Protéger les sites à risques
Son équipe de plusieurs centaines de personnes spécialisée dans la culture au sein du corps des carabiniers coordonne la task force. Sur le papier, elle doit organiser la protection de sites dans des lieux à risques, former du personnel sur place pour la tutelle des biens et lutter contre le trafic d’art.
«30 carabiniers se sont portés volontaires pour en faire partie», explique le vice-commandant. Les 30 autres membres de la task force sont des civils. «Ils continuent de travailler normalement, poursuit Alberto Deregibus. Ils quitteront leur poste seulement quand ils seront appelés» par un pays membre de l’UNESCO.
Giovanni* imagine des missions similaires à ce qu’il a pu voir dans des chantiers autour de la Méditerranée, en Afghanistan ou encore au Népal. Cet architecte spécialisé dans la restauration de monuments archéologiques s’est porté volontaire. Intégrer les casques bleus de la culture est pour lui une «vocation naturelle». Il préfère rester anonyme pour des raisons de sécurité.

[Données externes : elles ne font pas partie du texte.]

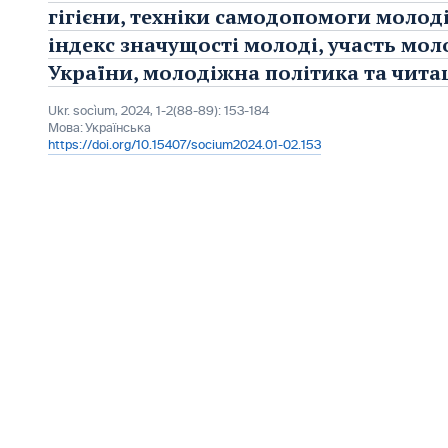
гігієни, техніки самодопомоги молоді
індекс значущості молоді, участь мол
України, молодіжна політика та читац
Ukr. socìum, 2024, 1-2(88-89): 153-184
Мова:
Українська
https://doi.org/10.15407/socium2024.01-02.153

Son travail dépendra du pays et du site où il sera appelé. Au Népal par exemple, après le séisme qui avait provoqué plus de 8000 morts en avril 2015, il avait dû monter un laboratoire pour récupérer et restaurer des fresques et des œuvres d’art détruites. Il avait ensuite formé du personnel pour l’aider dans la gestion de ce patrimoine puis pour prendre sa relève.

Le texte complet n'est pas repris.